Are These CEOs Screwing You Over?: SandRidge Energy Inc. (SD) and More

SandRidge isn’t the only fly in the oily punchbowl. Gulfport Energy Corporation (NASDAQ:GPOR)‘s chairman of the board is also using the company to profit from other ventures. Gulfport has repeatedly purchased land in the Utica Shale from Windsor Ohio, the operating member of which is Mike Liddell. Can you guess where Liddell serves as chairman? Ding ding ding – at Gulfport Energy! Shareholders take it on the chin because Gulfport funds the purchases with equity offerings, and the payouts on Windor’s side go to the unitholders, including Liddell.

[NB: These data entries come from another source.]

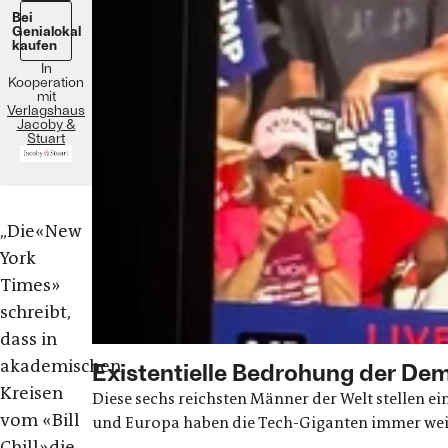
Bei
Genialokal
kaufen
In
Kooperation
mit
Verlagshaus
Jacoby &
Stuart
„Die
«New
York
Times»
schreibt,
dass in
akademischen
Existentielle Bedrohung der De
Kreisen
Diese sechs reichsten Männer der Welt stellen ei
vom «Bill
und Europa haben die Tech-Giganten immer weit
Chill»
die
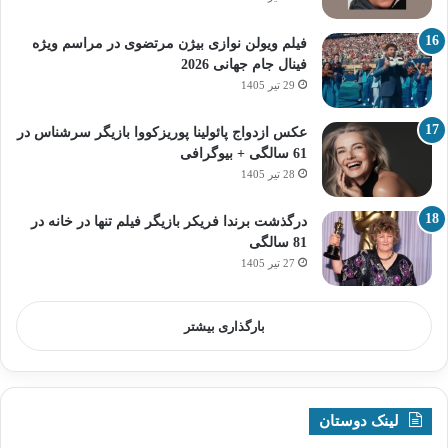
فیلم ویولن نوازی بیژن مرتضوی در مراسم ویژه
فینال جام جهانی 2026
29 تیر 1405
عکس ازدواج پائولینا پوریزکووا بازیگر سرشناس در
61 سالگی + بیوگرافی
28 تیر 1405
درگذشت برندا فریکر بازیگر فیلم تنها در خانه در
81 سالگی
27 تیر 1405
بارگذاری بیشتر
لینک دوستان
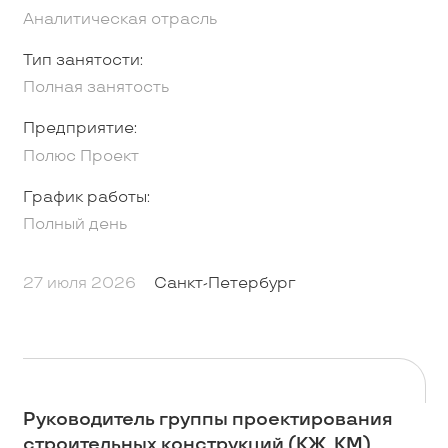
Аналитическая отрасль
Тип занятости:
Полная занятость
Предприятие:
Полюс Проект
График работы:
Полный день
27 июля 2026
Санкт-Петербург
Руководитель группы проектирования
строительных конструкций (КЖ, КМ)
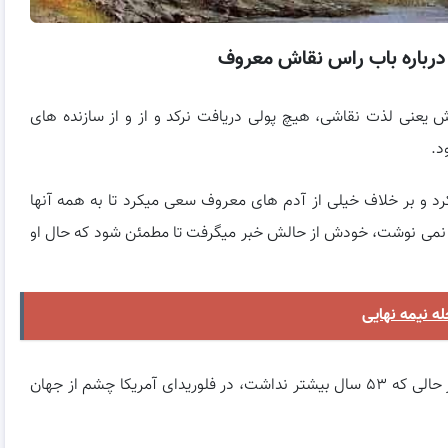
درباره باب راس نقاش معروف
مت از برنامه معروفش یعنی لذت نقاشی، هیچ پولی دریافت نرکد و از و از سازنده های
د.
یکرد و بر خلاف خیلی از آدم های معروف سعی میکرد تا به همه آنها
ای نمی نوشت، خودش از حالش خبر میگرفت تا مطمئن شود که حال او
ه نیمه نهایی
این نقاش و هنرمند واقعی سرانجام در ۴ جولای ۱۹۹۵ در حالی که ۵۳ سال بیشتر نداشت، در فلوریدای آمریکا چشم از جهان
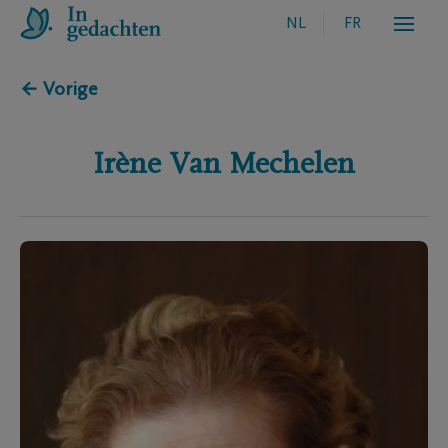
NL
FR
← Vorige
Irène
Van Mechelen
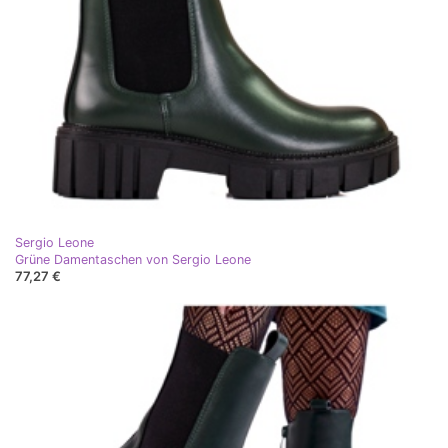
Sergio Leone
Grüne Damentaschen von Sergio Leone
77,27 €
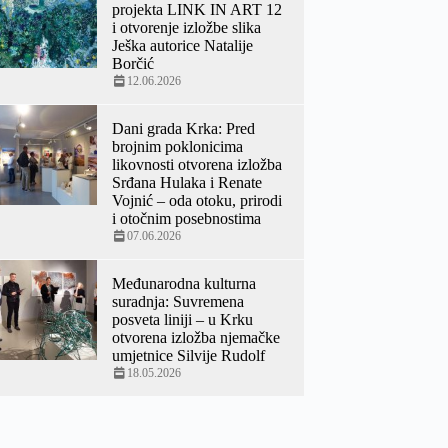
projekta LINK IN ART 12
i otvorenje izložbe slika
Ješka autorice Natalije
Borčić
12.06.2026
Dani grada Krka: Pred
brojnim poklonicima
likovnosti otvorena izložba
Srđana Hulaka i Renate
Vojnić – oda otoku, prirodi
i otočnim posebnostima
07.06.2026
Međunarodna kulturna
suradnja: Suvremena
posveta liniji – u Krku
otvorena izložba njemačke
umjetnice Silvije Rudolf
18.05.2026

Gulfport doesn’t disclose how much money will actually go to Liddell through these deals. February’s 8-K filing on the latest transaction uses the most confounding language possible to describe the financial relationship between Gulfport and Windsor Ohio:

Windsor Ohio is an affiliate of Wexford Capital LP (“Wexford”). Mike Liddell, Gulfport’s Chairman of the Board, is the operating member of Windsor Ohio. All distributions made by Windsor Ohio are first paid to the Wexford members in accordance with their respective ownership interests in Windsor Ohio until they have received amounts equal to their respective capital contributions. Thereafter, distributions are made 90% to the Wexford members in accordance with their respective ownership interests and 10% to Mr. Liddell.  

This language leaves us to guess at Wexford members’ ownership interests in Windsor Ohio, and thus precludes calculation of Liddell’s take. Wexford’s website is no help. The latest land purchase in February cost $220 million, so Liddell would have gotten 10% of whatever portion of that was left after Wexford members got paid. The previous sale in December cost $372 million, of which Liddell personally received $2.9 million.

Hess Corp. (NYSE:HES) has just come under scrutiny as well. Thus far, I’ve seen no suggestion that it’s up to anything nearly as questionable as SandRidge and Gulfport, but the company has some problems with an overpaid CEO and an inexperienced and complacent board of directors. Could that explain Hess’ record of inefficiency? By some estimates, its Bakken wells cost a third more than those of its peers. Hedge fund Elliott Associates figures if Hess were running a tighter ship, it could be worth up to double its current value.

Investors of the world, unite!
You may feel helpless in the face of all this, but don’t despair. The hedge funds I mentioned above – TPG-Axon and Elliott Associates – are activist investors. They are seeking to replace the boards at SandRidge and Hess, respectively, and TPG-Axon is gunning for Tom Ward’s ouster.